Extracted records

☆ ☆ ☆ ☆

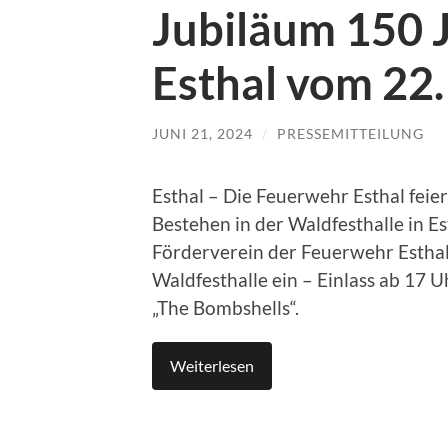
Jubiläum 150 
Esthal vom 22.
JUNI 21, 2024
/
PRESSEMITTEILUNG
Esthal – Die Feuerwehr Esthal feier
Bestehen in der Waldfesthalle in Es
Förderverein der Feuerwehr Esthal 
Waldfesthalle ein – Einlass ab 17 Uh
„The Bombshells“.
Weiterlesen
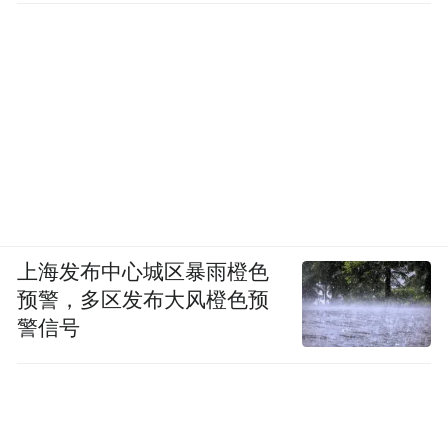
上海发布中心城区暴雨橙色
预警，多区发布大风橙色预
警信号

☆ ☆ ☆ ☆

What to do: Tell how many lines above include the word "Waldfesthalle". Give the number alone.

Solution: 2